TESTDATA=SAS-data-set

names a SAS data set that contains test data. This data set must contain all the variables specified in the MODEL statement. Furthermore, when a BY statement is used and the TESTDATA=data set contains any of the BY variables, then the TESTDATA= data set must also contain all the BY variables sorted in the order of the BY variables. In this case, only the test data for a specific BY group are used with the corresponding BY group in the analysis data. If the TESTDATA= data set contains none of the BY variables, then the entire TESTDATA = data set is used with each BY group of the analysis data.

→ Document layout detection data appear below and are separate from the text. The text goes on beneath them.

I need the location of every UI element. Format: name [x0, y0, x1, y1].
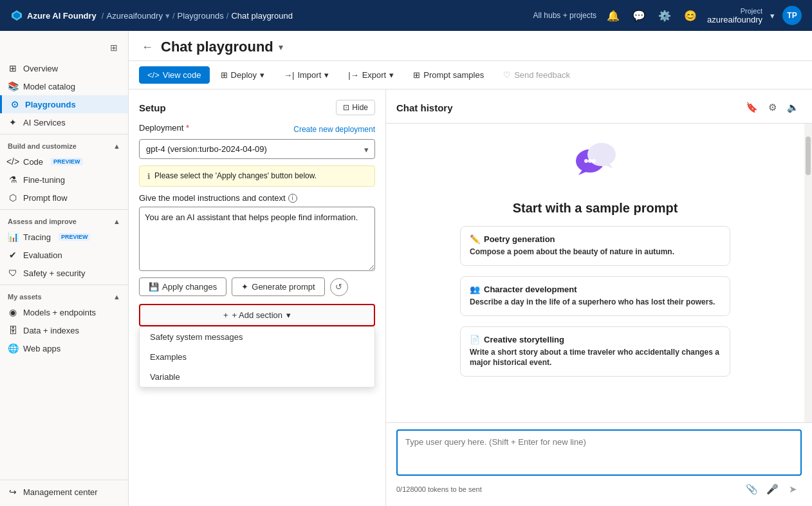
- content-area: ← Chat playground ▾ </> View code ⊞ Depl…: [129, 31, 812, 506]
- main-layout: ⊞ ⊞ Overview 📚 Model catalog ⊙ Playgroun…: [0, 31, 812, 506]
- chat-header: Chat history 🔖 ⚙ 🔈: [386, 89, 812, 124]
- sidebar: ⊞ ⊞ Overview 📚 Model catalog ⊙ Playgroun…: [0, 31, 129, 506]
- dropdown-item-safety[interactable]: Safety system messages: [140, 327, 374, 347]
- sidebar-item-management[interactable]: ↪ Management center: [0, 483, 128, 501]
- pencil-icon: ✏️: [470, 234, 480, 244]
- send-icon[interactable]: ➤: [784, 480, 802, 498]
- dropdown-item-examples[interactable]: Examples: [140, 347, 374, 367]
- back-button[interactable]: ←: [142, 41, 153, 54]
- hide-button[interactable]: ⊡ Hide: [336, 100, 375, 115]
- breadcrumb-hub[interactable]: Azureaifoundry: [106, 11, 162, 21]
- info-message: Please select the 'Apply changes' button…: [154, 171, 317, 180]
- sidebar-item-tracing[interactable]: 📊 Tracing PREVIEW: [0, 228, 128, 246]
- sidebar-item-models-endpoints[interactable]: ◉ Models + endpoints: [0, 303, 128, 321]
- prompt-samples-button[interactable]: ⊞ Prompt samples: [405, 66, 492, 84]
- sidebar-item-data-indexes[interactable]: 🗄 Data + indexes: [0, 321, 128, 339]
- chat-header-icons: 🔖 ⚙ 🔈: [743, 98, 802, 117]
- settings-gear-icon[interactable]: ⚙: [763, 98, 781, 117]
- input-icons: 📎 🎤 ➤: [743, 480, 802, 498]
- import-icon: →|: [284, 70, 294, 80]
- evaluation-icon: ✔: [8, 250, 18, 260]
- sidebar-item-web-apps[interactable]: 🌐 Web apps: [0, 339, 128, 357]
- deployment-select[interactable]: gpt-4 (version:turbo-2024-04-09): [139, 139, 375, 159]
- generate-icon: ✦: [241, 282, 248, 292]
- code-icon: </>: [8, 156, 18, 167]
- bookmark-icon[interactable]: 🔖: [743, 98, 761, 117]
- export-button[interactable]: |→ Export ▾: [340, 66, 402, 84]
- breadcrumb-playgrounds[interactable]: Playgrounds: [178, 11, 224, 21]
- models-icon: ◉: [8, 307, 18, 317]
- sidebar-item-prompt-flow[interactable]: ⬡ Prompt flow: [0, 189, 128, 207]
- chat-panel: Chat history 🔖 ⚙ 🔈: [386, 89, 812, 506]
- app-logo[interactable]: Azure AI Foundry: [10, 9, 97, 22]
- sidebar-item-ai-services[interactable]: ✦ AI Services: [0, 113, 128, 131]
- chevron-up-icon: ▲: [113, 142, 120, 150]
- scrollbar-thumb: [806, 136, 811, 175]
- chat-input[interactable]: [396, 429, 802, 476]
- chat-icon[interactable]: 💬: [630, 6, 648, 24]
- sidebar-item-fine-tuning[interactable]: ⚗ Fine-tuning: [0, 171, 128, 189]
- topbar-right: All hubs + projects 🔔 💬 ⚙️ 😊 Project azu…: [533, 6, 802, 25]
- attachment-icon[interactable]: 📎: [743, 480, 761, 498]
- sidebar-item-label: Overview: [23, 64, 58, 73]
- sidebar-item-label: AI Services: [23, 118, 66, 127]
- sample-card-character[interactable]: 👥 Character development Describe a day i…: [460, 276, 730, 316]
- send-feedback-button[interactable]: ♡ Send feedback: [495, 66, 578, 84]
- sidebar-item-safety[interactable]: 🛡 Safety + security: [0, 264, 128, 282]
- token-count: 0/128000 tokens to be sent: [396, 485, 482, 493]
- start-prompt-title: Start with a sample prompt: [513, 201, 678, 216]
- required-marker: *: [186, 123, 189, 133]
- section-assess-improve[interactable]: Assess and improve ▲: [0, 212, 128, 228]
- document-icon: 📄: [470, 335, 480, 344]
- page-header: ← Chat playground ▾: [129, 31, 812, 61]
- volume-icon[interactable]: 🔈: [784, 98, 802, 117]
- instructions-textarea[interactable]: You are an AI assistant that helps peopl…: [139, 207, 375, 271]
- import-button[interactable]: →| Import ▾: [275, 66, 337, 84]
- project-dropdown-icon[interactable]: ▾: [770, 11, 775, 21]
- chat-input-footer: 0/128000 tokens to be sent 📎 🎤 ➤: [396, 480, 802, 498]
- section-my-assets[interactable]: My assets ▲: [0, 288, 128, 303]
- webapps-icon: 🌐: [8, 343, 18, 353]
- finetune-icon: ⚗: [8, 174, 18, 185]
- instructions-info-icon[interactable]: i: [288, 194, 297, 203]
- panel-area: Setup ⊡ Hide Deployment * Create new dep…: [129, 89, 812, 506]
- title-dropdown-icon[interactable]: ▾: [279, 42, 283, 52]
- smiley-icon[interactable]: 😊: [681, 6, 699, 24]
- sidebar-divider-2: [0, 209, 128, 210]
- chat-main: Start with a sample prompt ✏️ Poetry gen…: [386, 124, 812, 422]
- sidebar-item-code[interactable]: </> Code PREVIEW: [0, 153, 128, 171]
- refresh-button[interactable]: ↺: [330, 278, 348, 296]
- deploy-button[interactable]: ⊞ Deploy ▾: [212, 66, 273, 84]
- setup-header: Setup ⊡ Hide: [139, 100, 375, 115]
- sidebar-toggle-btn[interactable]: ⊞: [105, 39, 123, 57]
- breadcrumb-current: Chat playground: [231, 11, 292, 21]
- sidebar-item-playgrounds[interactable]: ⊙ Playgrounds: [0, 95, 128, 113]
- sample-card-storytelling-title: 📄 Creative storytelling: [470, 335, 721, 344]
- avatar[interactable]: TP: [782, 6, 802, 25]
- sidebar-item-model-catalog[interactable]: 📚 Model catalog: [0, 77, 128, 95]
- tracing-icon: 📊: [8, 232, 18, 242]
- view-code-button[interactable]: </> View code: [139, 66, 210, 84]
- save-icon: 💾: [149, 282, 159, 292]
- dropdown-item-variable[interactable]: Variable: [140, 367, 374, 387]
- sidebar-item-evaluation[interactable]: ✔ Evaluation: [0, 246, 128, 264]
- sample-card-poetry[interactable]: ✏️ Poetry generation Compose a poem abou…: [460, 226, 730, 266]
- apply-changes-button[interactable]: 💾 Apply changes: [139, 277, 226, 296]
- sidebar-item-overview[interactable]: ⊞ Overview: [0, 59, 128, 77]
- code-brackets-icon: </>: [147, 70, 160, 80]
- sidebar-divider-3: [0, 285, 128, 285]
- section-build-customize[interactable]: Build and customize ▲: [0, 137, 128, 153]
- hub-projects-text[interactable]: All hubs + projects: [533, 11, 596, 20]
- add-section-button[interactable]: + + Add section ▾: [139, 304, 375, 326]
- people-icon: 👥: [470, 285, 480, 294]
- sample-card-storytelling[interactable]: 📄 Creative storytelling Write a short st…: [460, 326, 730, 377]
- info-box: ℹ Please select the 'Apply changes' butt…: [139, 165, 375, 187]
- generate-prompt-button[interactable]: ✦ Generate prompt: [232, 277, 324, 296]
- notifications-icon[interactable]: 🔔: [604, 6, 622, 24]
- deploy-icon: ⊞: [221, 70, 228, 80]
- microphone-icon[interactable]: 🎤: [763, 480, 781, 498]
- create-deployment-link[interactable]: Create new deployment: [293, 125, 375, 134]
- settings-icon[interactable]: ⚙️: [656, 6, 674, 24]
- chat-scrollbar[interactable]: [804, 124, 812, 422]
- export-caret-icon: ▾: [389, 70, 394, 80]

If you specify a TESTDATA= data set, then you cannot also specify a PARTITION statement to reserve observations for testing.

THREADS=n

specifies the number of threads for analytic computations and overrides the SAS system option THREADS | NOTHREADS. If you do not specify the THREADS= option or if you specify THREADS=0, the number of threads is determined based on the data size and the number of CPUs on the host on which the analytic computations execute. If the specified number of threads is more than the number of actual CPUs, PROC ADAPTIVEREG by default sets the value to the number of actual CPUs.

VALDATA=SAS-data-set

names a SAS data set that contains validation data. This data set must contain all the variables specified in the MODEL statement. Furthermore, when a BY statement is used and the VALDATA= data set contains any of the BY variables, then the VALDATA= data set must also contain all the BY variables sorted in the order of the BY variables. In this case, only the validation data for a specific BY group are used with the corresponding BY group in the analysis data. If the VALDATA= data set contains none of the BY variables, then the entire VALDATA = data set is used with each BY group of the analysis data.

If you specify a VALDATA= data set, then you cannot also specify a PARTITION statement to reserve observations for validation.